China will ease its ban on foreign airlines starting June 8, changing course a day after the Trump administration demanded the country reopen to US airlines or face curbs on its own carriers flying passengers to America.
Foreign airlines excluded from an earlier pact will be able to operate one commercial passenger flight to China a week, the Civil Aviation Administration of China said. It didn’t name any countries or carriers, but the move opens up a chance for US airlines to return for the first time in four months.
While the timing may have been coincidental, it appeared as a concession from China just as tensions between the superpowers intensify. The nations are locked in a tussle that began over trade but escalated to include Beijing’s handling of the coronavirus and its treatment of Hong Kong. The friction puts the phase one trade deal signed on January 15 in jeopardy, along with billions of dollars in Boeing Co aircraft sales. “China and the US should use this opportunity to restore high-level and diplomatic communications as soon as possible,” said Zhu Feng, director of the Institute of International Studies at Nanjing University. “Both sides should cut short the hawkish and emotional rhetoric, as they’re against the business interests of both.”
Flights can land in 37 Chinese cities, including Beijing, Shanghai and Wuhan, where Covid-19 first emerged. That list could change in the future, CAAC said.
If no passengers on a particular route test positive for coronavirus for three consecutive weeks, the operating airline can increase services to twice a week, CAAC said. However, a route would be suspended for a week if five passengers on the same flight tested positive. If 10 test positive, the route will be halted for four weeks. CAAC estimated average daily inbound air passengers would climb to 4,700from June 8, up from 3,000 currently. That compares with more than 25,000 a day before the pandemic. A total of 95 foreign airlines will be allowed to resume flights to China, it said.

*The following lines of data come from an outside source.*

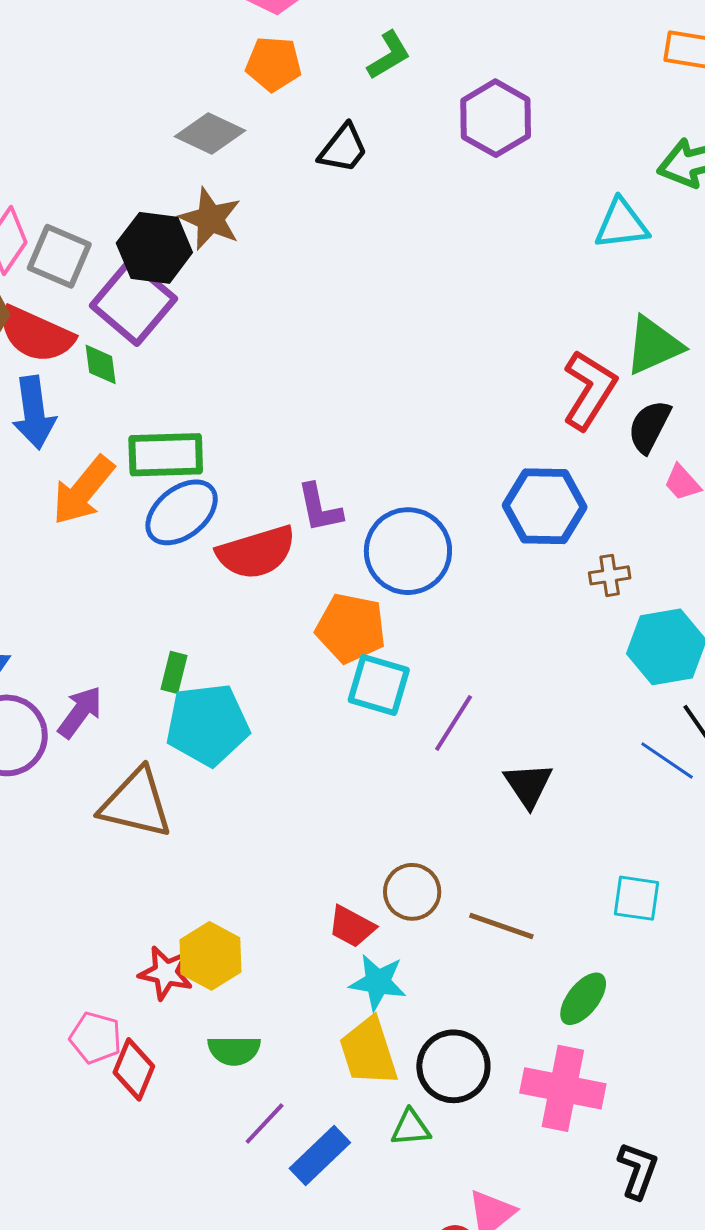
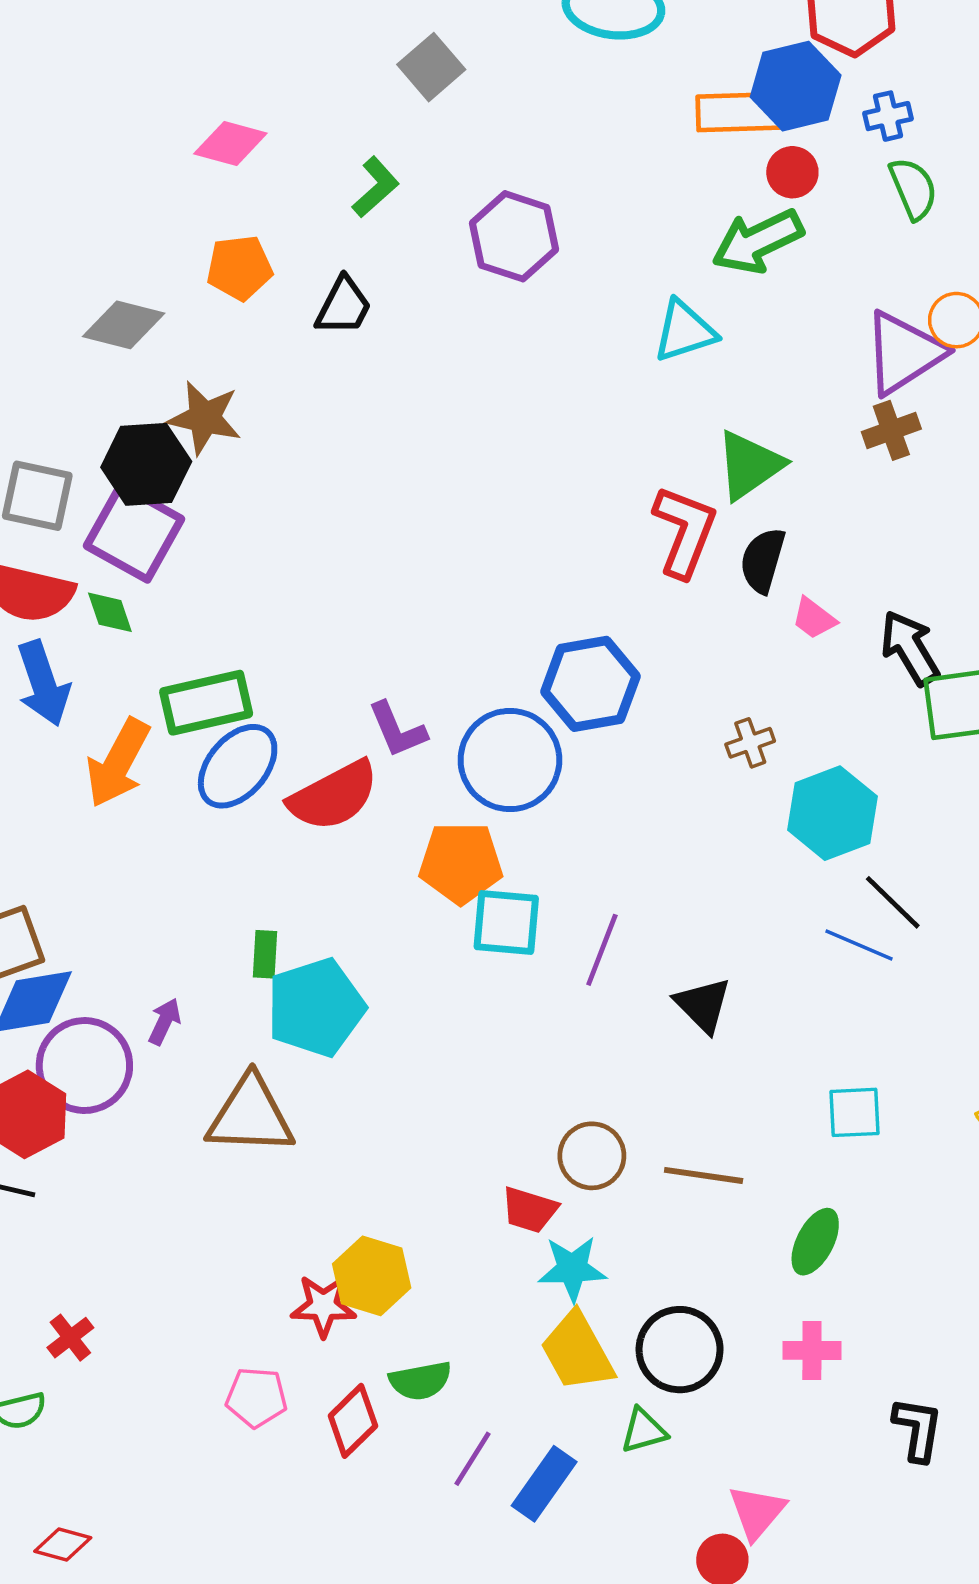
orange pentagon: (274, 64) -> (239, 268), moved
gray diamond: (210, 133) -> (124, 325), moved
blue hexagon: (545, 506) -> (590, 684), moved
purple arrow: (80, 712) -> (165, 1022), size x0.7
red diamond: (134, 1069) -> (353, 1421), moved, turned 34
pink cross: (563, 1088) -> (812, 1350), size x0.6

China already allowed flights from some foreign airlines under a policy introduced in March that limited them to one trip a week and didn’t allow them to operate more services than they had scheduled on March 12.
US carriers missed out because they’d suspended passenger services to and from China because of the coronavirus pandemic, which devastated the global aviation industry as countries imposed travel restrictions and demand disappeared.
Washington’s order on Wednesday would stop passenger services by Chinese airlines starting June 16, though President Donald Trump could impose the ban sooner if he chooses. The order stops short of an outright ban, allowing Chinese carriers to operate one flight to the US for each flight that China grants to American carriers.
By Thursday afternoon, flights between China and the US was one of the most popular topics on China’s Twitter-like site Weibo, as users debated whether CAAC’s announcement was yielding to Washington’s threats or was a sign of Beijing taking back control and incentivising airlines to control virus risks.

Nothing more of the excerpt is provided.